There are at least two different light reflection modes as described in FIG. 1A, that are capable based on the display design herein. One is TIR and the other is conventional reflection. In a first TIR mode, incident light represented by incident light ray 136, enters through color filter 112. It may first be reflected 138 of off the reflective layer 122. It then may be reflected towards surface 126. Surface 126 is where the hemispherical array:low refractive medium interface exists. When the incident angle, θ, is greater than a critical angle, θ_c, light is reflected 138 at this boundary 126 such that TIR occurs. The light ray may then be reflected off of a reflective coating 122. The light ray may then be emitted as redirected light ray 142 back towards the viewer 106. Light ray 142 exits through the same color filter 112 from whence it originally entered to create a light or bright state of the display. It should be noted that this is only one example of a light redirection pathway that is possible in display 100 architecture. There are an infinite number of TIR-based light redirection pathways that may be possible.

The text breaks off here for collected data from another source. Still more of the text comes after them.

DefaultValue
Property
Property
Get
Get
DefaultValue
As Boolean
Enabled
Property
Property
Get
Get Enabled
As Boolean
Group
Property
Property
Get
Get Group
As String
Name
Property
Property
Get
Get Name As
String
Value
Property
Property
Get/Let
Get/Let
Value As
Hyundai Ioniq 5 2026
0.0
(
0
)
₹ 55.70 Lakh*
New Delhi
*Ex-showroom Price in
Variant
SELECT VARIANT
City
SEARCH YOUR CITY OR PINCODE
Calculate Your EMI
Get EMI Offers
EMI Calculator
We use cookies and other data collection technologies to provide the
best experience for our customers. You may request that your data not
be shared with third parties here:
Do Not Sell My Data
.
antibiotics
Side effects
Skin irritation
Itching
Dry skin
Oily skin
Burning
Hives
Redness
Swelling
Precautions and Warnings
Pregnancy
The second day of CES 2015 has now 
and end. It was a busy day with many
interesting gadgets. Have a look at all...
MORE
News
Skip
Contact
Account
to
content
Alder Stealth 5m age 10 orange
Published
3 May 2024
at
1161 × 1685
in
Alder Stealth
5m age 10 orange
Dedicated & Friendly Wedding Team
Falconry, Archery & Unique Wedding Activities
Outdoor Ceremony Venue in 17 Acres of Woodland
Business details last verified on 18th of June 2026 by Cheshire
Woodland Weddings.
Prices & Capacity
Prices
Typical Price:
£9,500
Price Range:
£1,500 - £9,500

A second conventional reflection mode is also possible in display 100. This is when a light ray approaches surface 126 such that the incident angle, θ, is less than the critical angle, θ_c. At this angle the light ray simply passes through surface 126 and is not totally internally reflected. This is represented by incident light ray 144. Incident light ray 144 may be reflected by the reflective electrode layer 128. It is emitted as redirected light ray 146 back through the same color filter 112 from whence it originally entered. It should be noted that conventional reflective displays have a transparent electrically conducting ITO layer on the transparent front sheet through which light passes. Though ITO is considered transparent, some light is lost as it passes through the ITO layer as it enters and exits the display. The architecture described herein does not need such a layer, which further increases the efficiency of the display.

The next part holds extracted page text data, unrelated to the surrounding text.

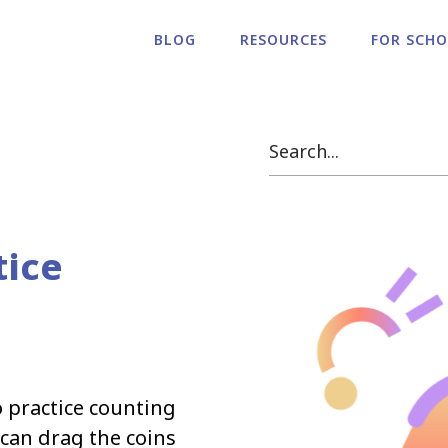
BLOG
RESOURCES
FOR SCH
tice
o practice counting
 can drag the coins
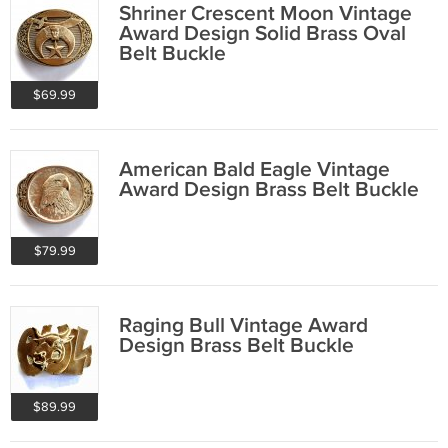
Shriner Crescent Moon Vintage
Award Design Solid Brass Oval
Belt Buckle
$69.99
American Bald Eagle Vintage
Award Design Brass Belt Buckle
$79.99
Raging Bull Vintage Award
Design Brass Belt Buckle
$89.99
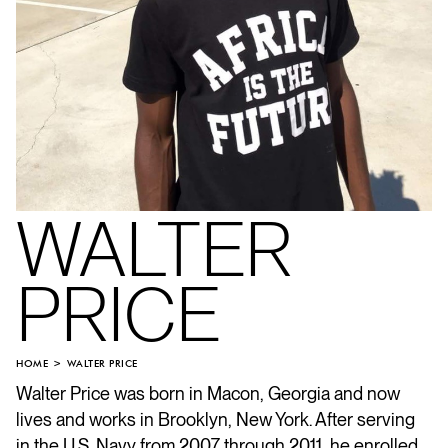
WALTER
PRICE
HOME
WALTER PRICE
Walter Price was born in Macon, Georgia and now
lives and works in Brooklyn, New York. After serving
in the U.S. Navy from 2007 through 2011, he enrolled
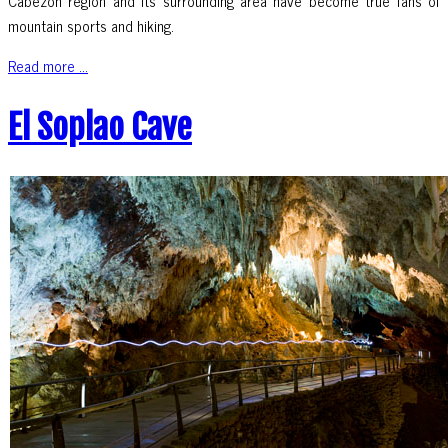
Cabezón region and its surrounding area have become true fans of
mountain sports and hiking.
Read more ...
El Soplao Cave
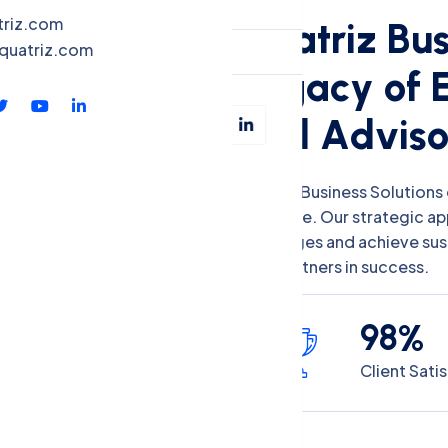
QBS-X
triz.com
Q
u
a
t
r
i
z
B
u
quatriz.com
Contact
L
e
g
a
c
y
o
f
a
n
d
A
d
v
i
s
Quatriz Business Solutions 
expertise. Our strategic a
challenges and achieve su
your partners in success.
9
8
%
Client Sati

FIG. 1B is a cross-section of a sub-pixel of a registered color filter reflective display in the dark state. The design of the display is the same as that found in FIG. 1A and described in the preceding paragraphs. In FIG. 1B, a voltage of opposite polarity of the particles 132 is applied to the electrode 128. Particles 132 are attracted to electrode 128 located in the cavity between electrode 128 and surface 126. Incident light, represented by light ray 148, may enter through a color filter 112 and reflect off surface 116. Redirected light ray 150 may approach surface 126 at an angle, θ, that is greater than the critical angle, θ_c. Instead of being totally internally reflected, light ray 150 is absorbed by the electrophoretically mobile particles 132 located within the evanescent wave region. TR is frustrated leading to a dark state. It should be noted that an infinite number of redirected light pathways may exist and may be absorbed by the particles in the evanescent wave region. The example in FIG. 1B is for illustrative purposes only.

A second representative incident light ray 152 enters through color segment 112 in FIG. 1B and is not reflected by surface 116. In this example the light ray 152 is directly incident on surface 126. The incident angle, θ, is less than the critical angle, θ_c. Light ray 152 may pass through the surface 126 and is absorbed by particles 132. A dark state of the display created by absorption of the incident light as observed by viewer 106.

In one embodiment, the distance the particles move between first electrode surface 116 and second electrode surface 128 is at least about 10 μm. The short distance may allow for video rate applications. In some embodiments, the switching speed between the bright and dark states is affected by the magnitude of the applied voltage.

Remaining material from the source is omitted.